Collection entries:

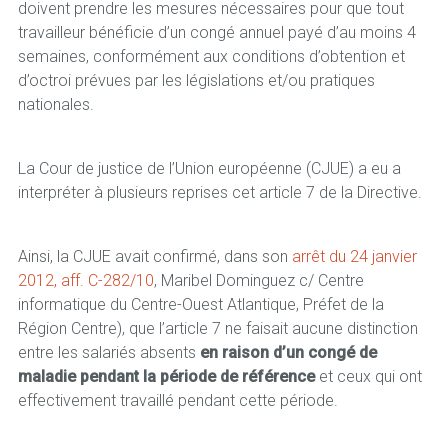
doivent prendre les mesures nécessaires pour que tout
travailleur bénéficie d’un congé annuel payé d’au moins 4
semaines, conformément aux conditions d’obtention et
d’octroi prévues par les législations et/ou pratiques
nationales.
La Cour de justice de l’Union européenne (CJUE) a eu a
interpréter à plusieurs reprises cet article 7 de la Directive.
Ainsi, la CJUE avait confirmé, dans son
arrêt du 24 janvier
2012, aff. C-282/10
, Maribel Dominguez c/ Centre
informatique du Centre-Ouest Atlantique, Préfet de la
Région Centre), que l’article 7 ne faisait aucune distinction
entre les salariés absents
en raison d’un congé de
maladie pendant la période de référence
et ceux qui ont
effectivement travaillé pendant cette période.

Problem statement: The answer should consist of all lines from the records above that hold the word "article".

Written answer:
interpréter à plusieurs reprises cet article 7 de la Directive.
Région Centre), que l’article 7 ne faisait aucune distinction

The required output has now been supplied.